Same shape, but with images. Gemma 3 4B's -it instruction-tuned variant is multimodal; mlx-vlm handles the image preprocessing.

pip install mlx-vlm

from mlx_vlm import load, generate
from mlx_vlm.prompt_utils import apply_chat_template

model, processor = load("mlx-community/gemma-3-4b-it-4bit")
prompt = apply_chat_template(processor, model.config,
    ["<describe what you see>"], num_images=1)

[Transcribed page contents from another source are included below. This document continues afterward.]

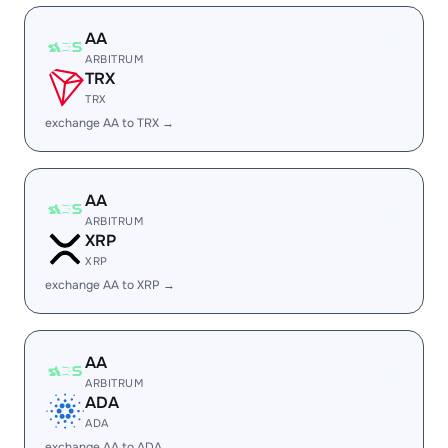
AA
ARBITRUM
TRX
TRX
exchange AA to TRX →
AA
ARBITRUM
XRP
XRP
exchange AA to XRP →
AA
ARBITRUM
ADA
ADA
exchange AA to ADA →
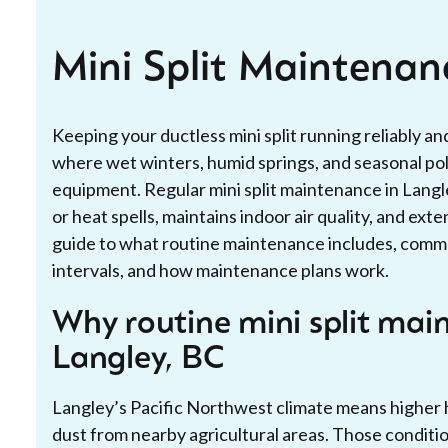
Mini Split Maintenan
Keeping your ductless mini split running reliably and
where wet winters, humid springs, and seasonal pol
equipment. Regular mini split maintenance in Lang
or heat spells, maintains indoor air quality, and exte
guide to what routine maintenance includes, comm
intervals, and how maintenance plans work.
Why routine mini split mai
Langley, BC
Langley’s Pacific Northwest climate means higher h
dust from nearby agricultural areas. Those condit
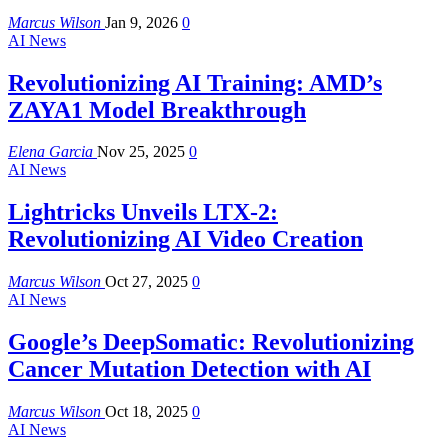
Marcus Wilson
Jan 9, 2026
0
AI News
Revolutionizing AI Training: AMD’s
ZAYA1 Model Breakthrough
Elena Garcia
Nov 25, 2025
0
AI News
Lightricks Unveils LTX-2:
Revolutionizing AI Video Creation
Marcus Wilson
Oct 27, 2025
0
AI News
Google’s DeepSomatic: Revolutionizing
Cancer Mutation Detection with AI
Marcus Wilson
Oct 18, 2025
0
AI News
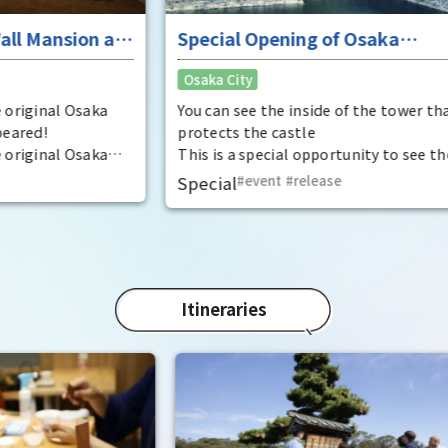
was 
 at
Special Opening of Osaka
Pana
in 1
Castle's Yagura Tower - An
Osaka City
char
exceptional historical experience
"Mat
at the "base for interception"
ka
You can see the inside of the tower that
spec
protects the castle
the 
ka
This is a special opportunity to see the
impr
,
interiors of the important cultural
Special
event
​ ​
release
t by
properties Tamon Yagura, Senkan
open
Yagura, and Inui Yagura, which are
normally closed to the public.
Itineraries
Ent
"fu
Osak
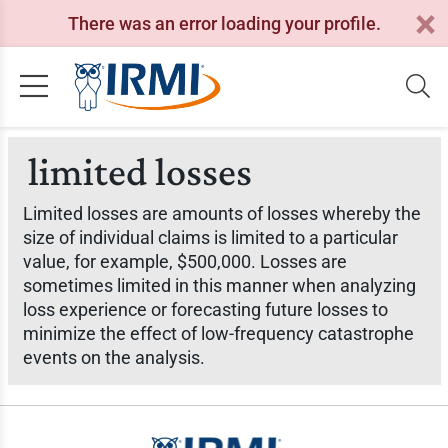
There was an error loading your profile.
limited losses
Limited losses are amounts of losses whereby the
size of individual claims is limited to a particular
value, for example, $500,000. Losses are
sometimes limited in this manner when analyzing
loss experience or forecasting future losses to
minimize the effect of low-frequency catastrophe
events on the analysis.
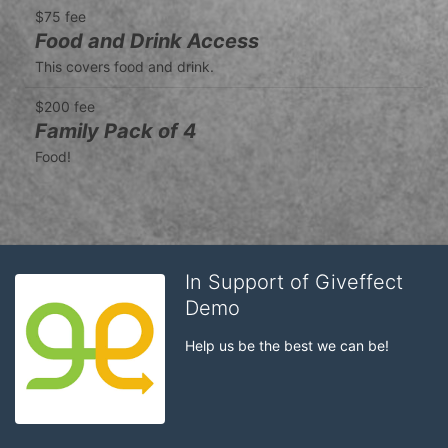
$75 fee
Food and Drink Access
This covers food and drink.
$200 fee
Family Pack of 4
Food!
In Support of Giveffect
Demo
Help us be the best we can be!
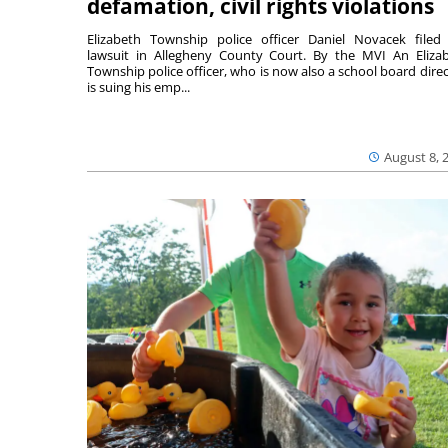
defamation, civil rights violations
Elizabeth Township police officer Daniel Novacek filed
lawsuit in Allegheny County Court. By the MVI An Eliza
Township police officer, who is now also a school board direc
is suing his emp...
August 8,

out = generate(model, processor, prompt, image=["./photo.jpg"], max_tokens=200)
print(out)

Integrate with this project

Concrete plays for the Organized AI / clip-pipeline setup:

Replace cloud LLM with local Gemma 3 4B. Stand up mlx_lm.server on claw, point the autoresearch loops' OPENAI_BASE_URL at it. Free token throughput; offline-capable; latency falls from hundreds of ms to tens.
Caption polish on-device. The caption-quality-boost skill currently calls Claude for proper-noun cleanup. A LoRA-fine-tuned Gemma on your past transcripts handles ~95% of cases locally.
Vision moment scoring. mlx-vlm + Gemma 3 4B-multimodal on still frames from a long-form recording. Replace TwelveLabs for the basic "is this a high-energy moment" classification on cost-sensitive sessions.
Speaker diarization assist. Pyannote does the audio diarization; Gemma reads the transcript and proposes speaker→identity mappings as a sanity layer (the LLM-bootstrap-speakers skill is already this shape — just swap the model).
Token Machine routing. Token Machine's "local can clear the bar" path is exactly an mlx-lm endpoint. Wire claw's local Gemma as one of the routed backends; PostHog's $ai_generation events still flow.

Pitfalls

Forgetting mx.eval() in training loops = exploding memory. The lazy graph spans every op until you force evaluation. mx.eval(model.parameters(), opt.state) after every step.
Mixing dtypes silently. bf16 weights × fp32 input casts up to fp32 — kills your speedup. x.astype(mx.bfloat16) at the model boundary.
"Out of memory" on M-series isn't always real. macOS will swap rather than fail; you'll just get slow. Watch memory_pressure in Activity Monitor. For a 4B model + KV cache at 8K context, plan ~10 GB.
HF gated models need huggingface-cli login. Gemma weights are gated. Run huggingface-cli login once with a write-scoped token, then load() works.
Don't quantize a fine-tune you haven't validated yet. 4-bit Q on top of a small LoRA can amplify drift. Validate the bf16 fused model first; quantize after.
The KV cache is the dominant memory cost at long contexts. A 4B model with 32K context can use more memory for KV than for weights. --kv-bits 8 halves that for ~5% quality.
mlx and mlx-lm version skew. mlx-lm pins a tight range of mlx versions. Pip-install both together; don't bump mlx independently and expect mlx-lm to keep working.
Server-mode is OpenAI-compatible but not OpenAI-identical. Tool-calling shapes, image content blocks, and streaming chunk format are mostly compatible — but a few SDK clients trip on edge cases. Test with curl first; add SDK after.